The third Phulkari chiffon dupatta in the collection differs from the first two in every colour dimension. Noor was white ground with single-colour turquoise embroidery — the restraint of one colour on one ground. Prachi was natural tussar ground with the muted palette of dawn. Tara is the dupatta that has chosen the sky itself as the ground and put every colour of the star field onto it.
The teal chiffon is the sky at the specific hour between blue and black: the peacock blue-green that is the deepest shade before the night becomes genuinely dark. On chiffon, this teal is translucent — in the reference images, the fort stone is visible through the dupatta where it extends in the afternoon light, the stone warm amber through the cool teal. The depth of the teal is not the depth of opacity but the depth of something that lets the world behind it change colour.

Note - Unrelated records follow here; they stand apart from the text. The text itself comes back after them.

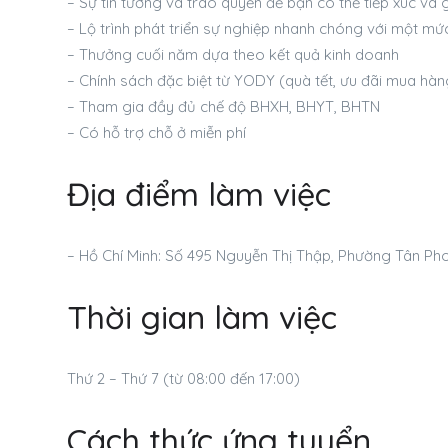
– Sự tin tưởng và trao quyền để bạn có thể tiếp xúc và g
– Lộ trình phát triển sự nghiệp nhanh chóng với một mứ
– Thưởng cuối năm dựa theo kết quả kinh doanh
– Chính sách đặc biệt từ YODY (quà tết, ưu đãi mua hàn
– Tham gia đầy đủ chế độ BHXH, BHYT, BHTN
– Có hỗ trợ chỗ ở miễn phí
Địa điểm làm việc
– Hồ Chí Minh: Số 495 Nguyễn Thị Thập, Phường Tân Ph
Thời gian làm việc
Thứ 2 – Thứ 7 (từ 08:00 đến 17:00)
Cách thức ứng tuyển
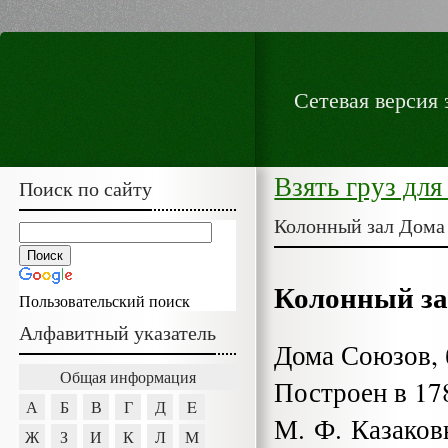
Сетевая версия
Взять груз для
Поиск по сайту
Колонный зал Дома
Колонный з
Пользовательский поиск
Алфавитный указатель
Дома Союзов,
Общая информация
Построен в 17
А
Б
В
Г
Д
E
М. Ф. Казаков
Ж
З
И
К
Л
М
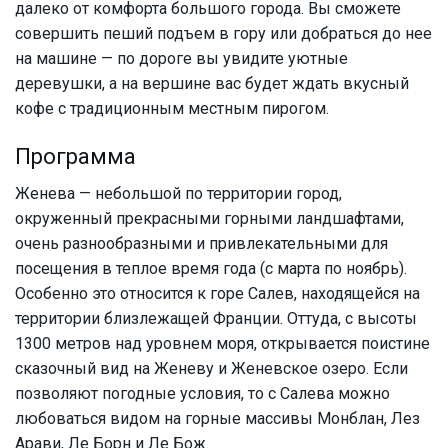
далеко от комфорта большого города. Вы сможете
совершить пеший подъем в гору или добраться до нее
на машине — по дороге вы увидите уютные
деревушки, а на вершине вас будет ждать вкусный
кофе с традиционным местным пирогом.
Программа
Женева — небольшой по территории город,
окруженный прекрасными горными ландшафтами,
очень разнообразными и привлекательными для
посещения в теплое время года (с марта по ноябрь).
Особенно это относится к горе Салев, находящейся на
территории близлежащей Франции. Оттуда, с высоты
1300 метров над уровнем моря, открывается поистине
сказочный вид на Женеву и Женевское озеро. Если
позволяют погодные условия, то с Салева можно
любоваться видом на горные массивы Монблан, Лез
Арави, Ле Борн и Ле Бож.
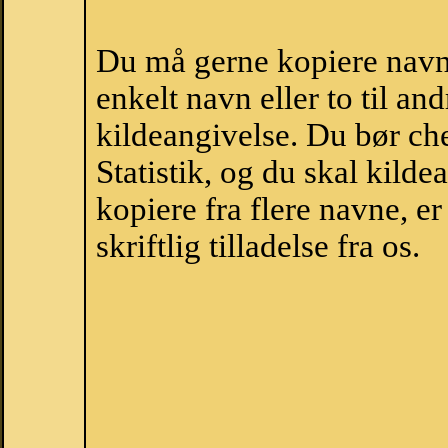
Du må gerne kopiere navne
enkelt navn eller to til an
kildeangivelse. Du bør c
Statistik, og du skal kild
kopiere fra flere navne, 
skriftlig tilladelse fra os.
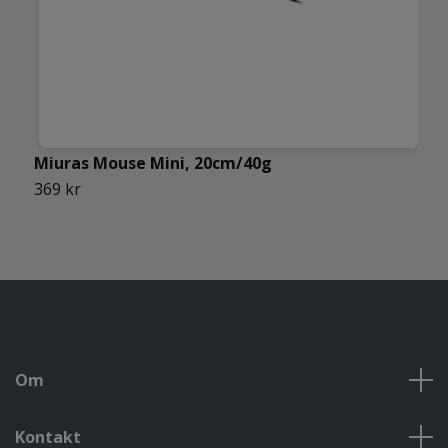
Miuras Mouse Mini, 20cm/40g
W
369 kr
7
Om
Kontakt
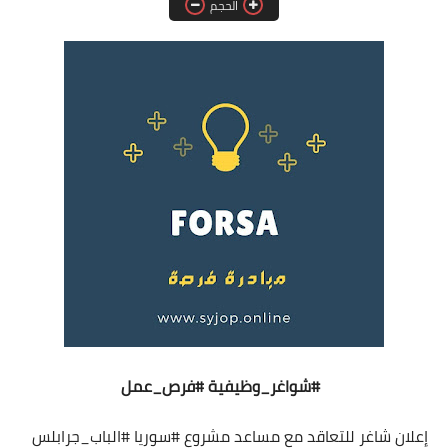
الحجم
فرص عمل في العراق
فرص عمل في اليمن
فرص عمل في السودان
دورات تدريبية
#شواغر_وظيفية
#فرص_عمل
إعلان شاغر للتعاقد مع مساعد مشروع
#سوريا
#الباب_جرابلس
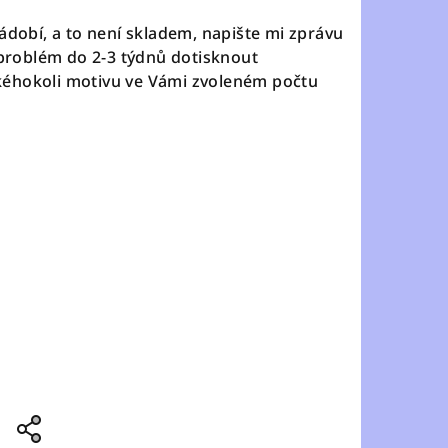
ádobí, a to není skladem, napište mi zprávu
í problém do 2-3 týdnů dotisknout
éhokoli motivu ve Vámi zvoleném počtu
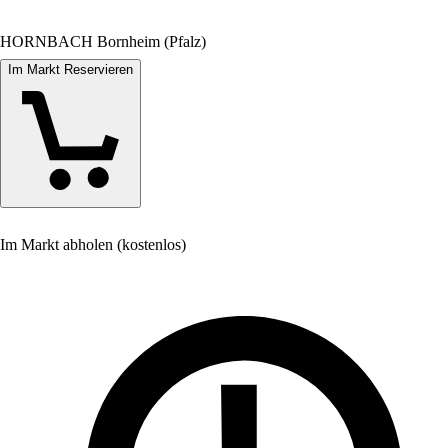
HORNBACH Bornheim (Pfalz)
Im Markt Reservieren
Im Markt abholen (kostenlos)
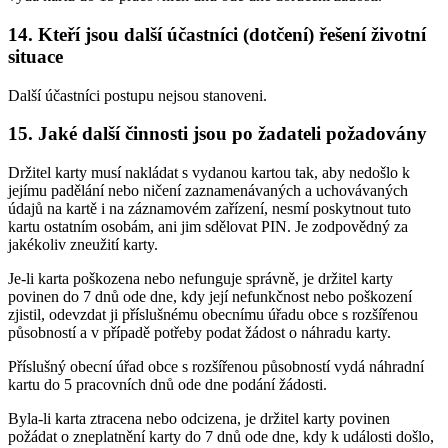
14. Kteří jsou další účastníci (dotčení) řešení životní
situace
Další účastníci postupu nejsou stanoveni.
15. Jaké další činnosti jsou po žadateli požadovány
Držitel karty musí nakládat s vydanou kartou tak, aby nedošlo k
jejímu padělání nebo ničení zaznamenávaných a uchovávaných
údajů na kartě i na záznamovém zařízení, nesmí poskytnout tuto
kartu ostatním osobám, ani jim sdělovat PIN. Je zodpovědný za
jakékoliv zneužití karty.
Je-li karta poškozena nebo nefunguje správně, je držitel karty
povinen do 7 dnů ode dne, kdy její nefunkčnost nebo poškození
zjistil, odevzdat ji příslušnému obecnímu úřadu obce s rozšířenou
působností a v případě potřeby podat žádost o náhradu karty.
Příslušný obecní úřad obce s rozšířenou působností vydá náhradní
kartu do 5 pracovních dnů ode dne podání žádosti.
Byla-li karta ztracena nebo odcizena, je držitel karty povinen
požádat o zneplatnění karty do 7 dnů ode dne, kdy k události došlo,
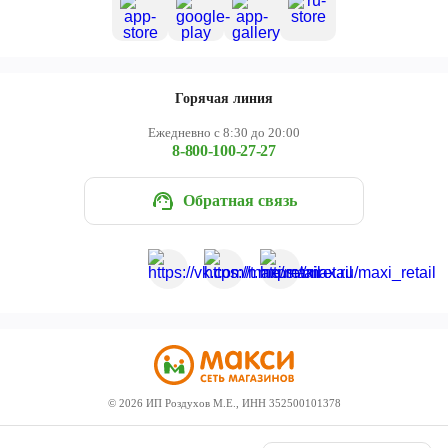
Горячая линия
Ежедневно с 8:30 до 20:00
8-800-100-27-27
Обратная связь
©
2026
ИП Роздухов М.Е., ИНН 352500101378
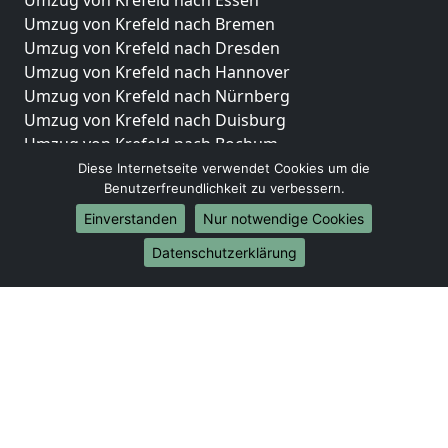
Umzug von Krefeld nach Essen
Umzug von Krefeld nach Bremen
Umzug von Krefeld nach Dresden
Umzug von Krefeld nach Hannover
Umzug von Krefeld nach Nürnberg
Umzug von Krefeld nach Duisburg
Umzug von Krefeld nach Bochum
Umzug von Krefeld nach Wuppertal
Diese Internetseite verwendet Cookies um die
Benutzerfreundlichkeit zu verbessern.
Umzug von Krefeld nach Bielefeld
Umzug von Krefeld nach Bonn
Einverstanden
Nur notwendige Cookies
Umzug von Krefeld nach Münster
Datenschutzerklärung
Internationale-Umzüge
Umzug von Krefeld nach Brasilien
Umzug von Krefeld nach Brunei Darussalam
Umzug von Krefeld nach Burkina Faso
Umzug von Krefeld nach Burundi
Umzug von Krefeld nach Chile
Umzug von Krefeld nach China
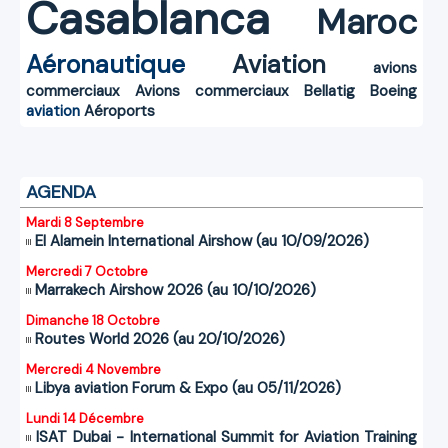
Casablanca
Maroc
Aéronautique
Aviation
avions
commerciaux
Avions commerciaux
Bellatig
Boeing
aviation
Aéroports
AGENDA
Mardi 8 Septembre
El Alamein International Airshow (au 10/09/2026)
Mercredi 7 Octobre
Marrakech Airshow 2026 (au 10/10/2026)
Dimanche 18 Octobre
Routes World 2026 (au 20/10/2026)
Mercredi 4 Novembre
Libya aviation Forum & Expo (au 05/11/2026)
Lundi 14 Décembre
ISAT Dubai - International Summit for Aviation Training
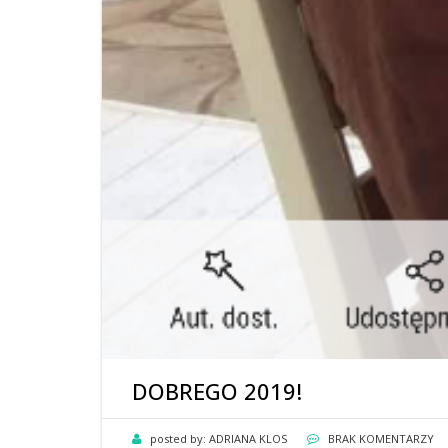
DOBREGO 2019!
posted by:
ADRIANA KLOS
BRAK KOMENTARZY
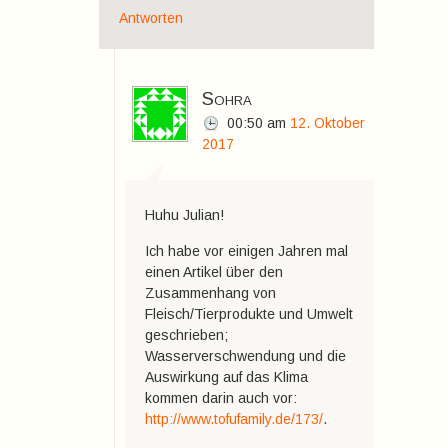
Antworten
Sohra
00:50
am
12. Oktober
2017
Huhu Julian!
Ich habe vor einigen Jahren mal
einen Artikel über den
Zusammenhang von
Fleisch/Tierprodukte und Umwelt
geschrieben;
Wasserverschwendung und die
Auswirkung auf das Klima
kommen darin auch vor:
http://www.tofufamily.de/173/
.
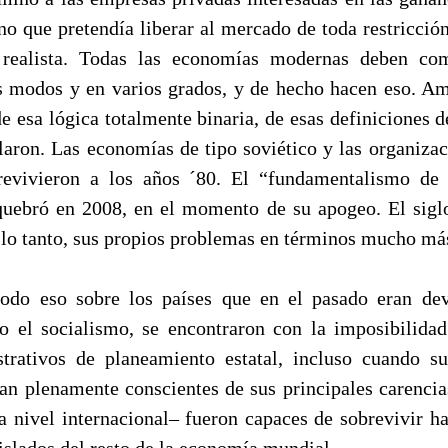
o que pretendía liberar al mercado de toda restricción
 realista. Todas las economías modernas deben co
s modos y en varios grados, y de hecho hacen eso. Am
 de esa lógica totalmente binaria, de esas definiciones 
llaron. Las economías de tipo soviético y las organizac
brevivieron a los años ´80. El “fundamentalismo de
quebró en 2008, en el momento de su apogeo. El sigl
 lo tanto, sus propios problemas en términos mucho más
odo eso sobre los países que en el pasado eran de
jo el socialismo, se encontraron con la imposibilida
trativos de planeamiento estatal, incluso cuando s
an plenamente conscientes de sus principales carencia
a nivel internacional– fueron capaces de sobrevivir h
slados del resto de la economía mundial.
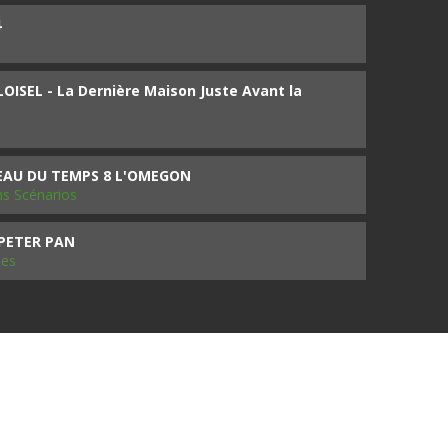
4
ISEL - La Dernière Maison Juste Avant la
SEAU DU TEMPS 8 L'OMEGON
ms Scénarios
 PETER PAN
les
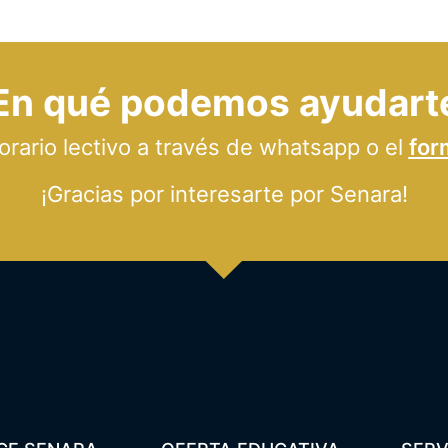
En qué podemos ayudart
ario lectivo a través de whatsapp o el
for
¡Gracias por interesarte por Senara!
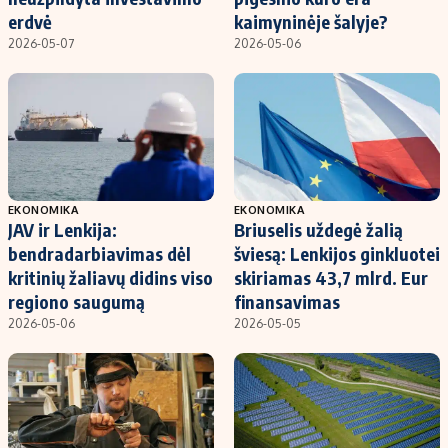
erdvė
kaimyninėje šalyje?
2026-05-07
2026-05-06
EKONOMIKA
EKONOMIKA
JAV ir Lenkija:
Briuselis uždegė žalią
bendradarbiavimas dėl
šviesą: Lenkijos ginkluotei
kritinių žaliavų didins viso
skiriamas 43,7 mlrd. Eur
regiono saugumą
finansavimas
2026-05-06
2026-05-05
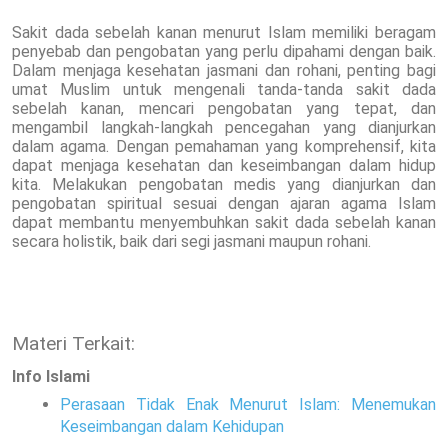
Sakit dada sebelah kanan menurut Islam memiliki beragam
penyebab dan pengobatan yang perlu dipahami dengan baik.
Dalam menjaga kesehatan jasmani dan rohani, penting bagi
umat Muslim untuk mengenali tanda-tanda sakit dada
sebelah kanan, mencari pengobatan yang tepat, dan
mengambil langkah-langkah pencegahan yang dianjurkan
dalam agama. Dengan pemahaman yang komprehensif, kita
dapat menjaga kesehatan dan keseimbangan dalam hidup
kita. Melakukan pengobatan medis yang dianjurkan dan
pengobatan spiritual sesuai dengan ajaran agama Islam
dapat membantu menyembuhkan sakit dada sebelah kanan
secara holistik, baik dari segi jasmani maupun rohani.
Materi Terkait:
Info Islami
Perasaan Tidak Enak Menurut Islam: Menemukan
Keseimbangan dalam Kehidupan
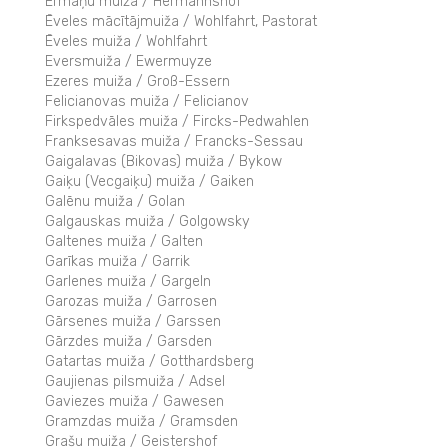
Ērmaņu muiža / Hermannshof
Ēveles mācītājmuiža / Wohlfahrt, Pastorat
Ēveles muiža / Wohlfahrt
Eversmuiža / Ewermuyze
Ezeres muiža / Groß-Essern
Felicianovas muiža / Felicianov
Firkspedvāles muiža / Fircks-Pedwahlen
Franksesavas muiža / Francks-Sessau
Gaigalavas (Bikovas) muiža / Bykow
Gaiķu (Vecgaiķu) muiža / Gaiken
Galēnu muiža / Golan
Galgauskas muiža / Golgowsky
Galtenes muiža / Galten
Garīkas muiža / Garrik
Garlenes muiža / Gargeln
Garozas muiža / Garrosen
Gārsenes muiža / Garssen
Gārzdes muiža / Garsden
Gatartas muiža / Gotthardsberg
Gaujienas pilsmuiža / Adsel
Gaviezes muiža / Gawesen
Gramzdas muiža / Gramsden
Grašu muiža / Geistershof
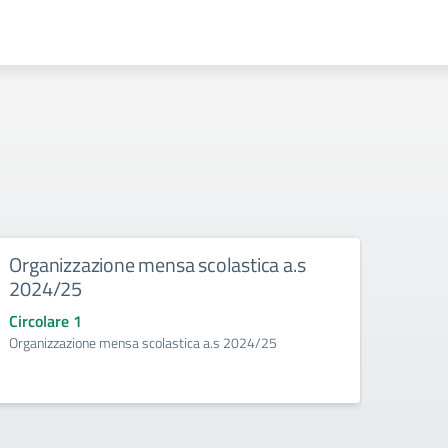
Organizzazione mensa scolastica a.s
Magg
2024/25
Circo
"Liberi
Circolare 1
Organizzazione mensa scolastica a.s 2024/25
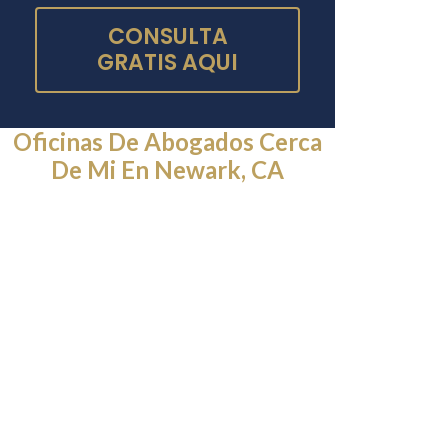
CONSULTA
GRATIS AQUI
Oficinas De Abogados Cerca
De Mi En Newark, CA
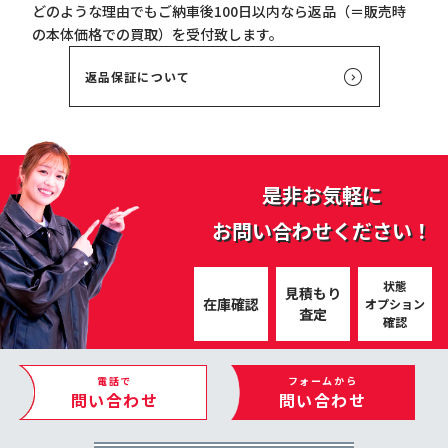
どのような理由でもご納車後100日以内なら返品（＝販売時
の本体価格での買取）を受付致します。
返品保証について
是非お気軽に
お問い合わせください！
状態
見積もり
在庫確認
オプション
査定
確認
電話で
フォームから
問い合わせ
問い合わせ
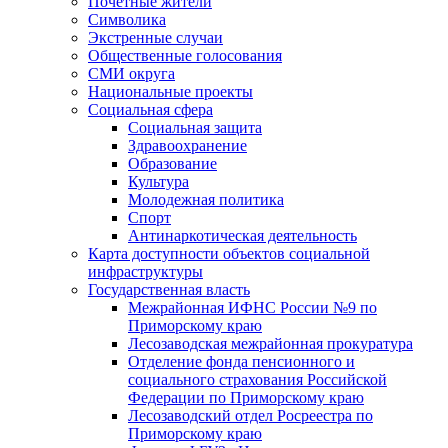
Почетные жители
Символика
Экстренные случаи
Общественные голосования
СМИ округа
Национальные проекты
Социальная сфера
Социальная защита
Здравоохранение
Образование
Культура
Молодежная политика
Спорт
Антинаркотическая деятельность
Карта доступности объектов социальной
инфраструктуры
Государственная власть
Межрайонная ИФНС России №9 по
Приморскому краю
Лесозаводская межрайонная прокуратура
Отделение фонда пенсионного и
социального страхования Российской
Федерации по Приморскому краю
Лесозаводский отдел Росреестра по
Приморскому краю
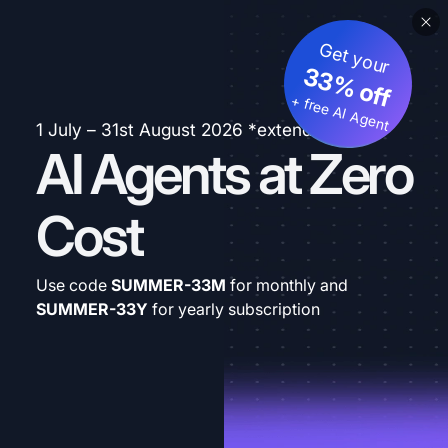
Get your
33% off
+ free AI Agent
1 July – 31st August 2026 *extended
AI Agents at Zero
Cost
Use code
SUMMER-33M
for monthly and
SUMMER-33Y
for yearly subscription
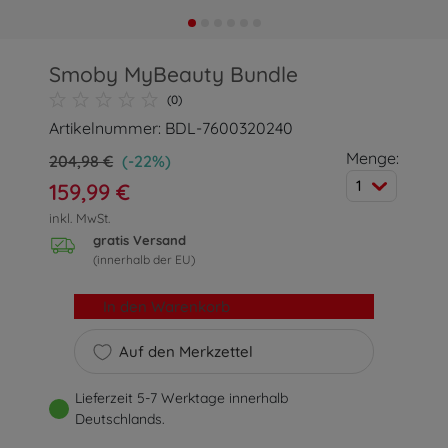
Smoby MyBeauty Bundle
(0)
Artikelnummer: BDL-7600320240
Menge:
204,98 €
(-22%)
1
159,99 €
inkl. MwSt.
gratis Versand
(innerhalb der EU)
In den Warenkorb
Auf den Merkzettel
Lieferzeit 5-7 Werktage innerhalb
Deutschlands.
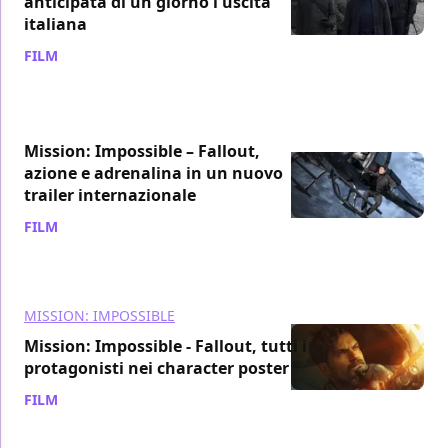
anticipata di un giorno l'uscita
italiana
FILM
/ 24 mag 2018
Mission: Impossible – Fallout,
azione e adrenalina in un nuovo
trailer internazionale
FILM
/ 22 mag 2018
MISSION: IMPOSSIBLE
Mission: Impossible - Fallout, tutti i
protagonisti nei character poster
FILM
/ 21 mag 2018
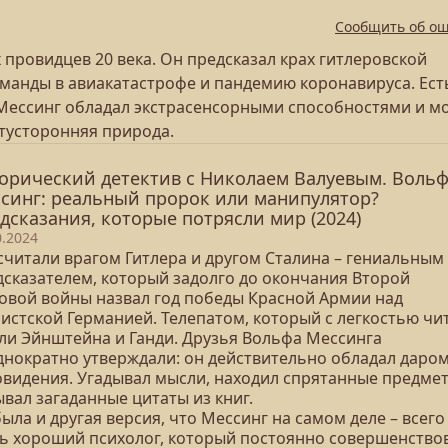
Сообщить об о
 провидцев 20 века. Он предсказал крах гитлеровской
оманды в авиакатастрофе и пандемию коронавируса. Ест
 Мессинг обладал экстрасенсорными способностями и м
отусторонняя природа.
орический детектив с Николаем Валуевым. Воль
синг: реальный пророк или манипулятор?
дсказания, которые потрясли мир (2024)
0.2024
 считали врагом Гитлера и другом Сталина – гениальным
дсказателем, который задолго до окончания Второй
овой войны назвал год победы Красной Армии над
истской Германией. Телепатом, который с легкостью чи
ли Эйнштейна и Ганди. Друзья Вольфа Мессинга
днократно утверждали: он действительно обладал даро
овидения. Угадывал мысли, находил спрятанные предмет
вал загаданные цитаты из книг.
ыла и другая версия, что Мессинг на самом деле – всего
ь хороший психолог, который постоянно совершенство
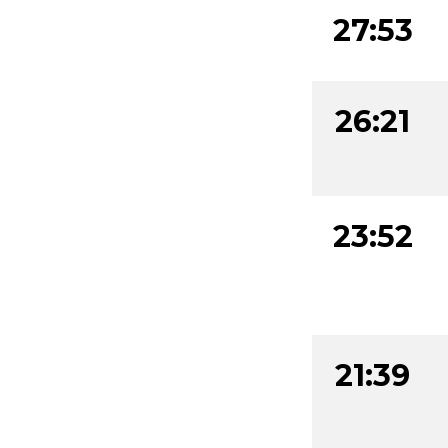
27:53
26:21
23:52
21:39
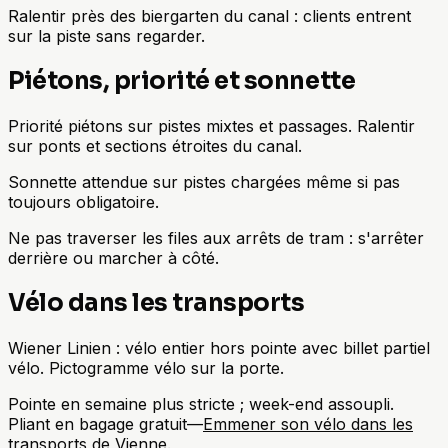
Ralentir près des biergarten du canal : clients entrent
sur la piste sans regarder.
Piétons, priorité et sonnette
Priorité piétons sur pistes mixtes et passages. Ralentir
sur ponts et sections étroites du canal.
Sonnette attendue sur pistes chargées même si pas
toujours obligatoire.
Ne pas traverser les files aux arrêts de tram : s'arrêter
derrière ou marcher à côté.
Vélo dans les transports
Wiener Linien : vélo entier hors pointe avec billet partiel
vélo. Pictogramme vélo sur la porte.
Pointe en semaine plus stricte ; week-end assoupli.
Pliant en bagage gratuit—
Emmener son vélo dans les
transports de Vienne
.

The Phulkari star motifs are the specific geometric form called the tara in the tradition’s vocabulary: thread floats radiating outward from a central point in the characteristic Phulkari running stitch, the star points extending to their full length before the float returns to the fabric. Each star on this dupatta is embroidered in a different colour of thread: hot pink stars, orange stars, green stars, gold-cream stars — no two adjacent stars the same colour, the distribution of colours across the dupatta body the needlewoman’s specific composition decision. At the border, the same stars are set into a diagonal diamond lattice in multicolour thread, the stars connected by the lattice lines, the full border forming a continuous composition of intersecting coloured stars.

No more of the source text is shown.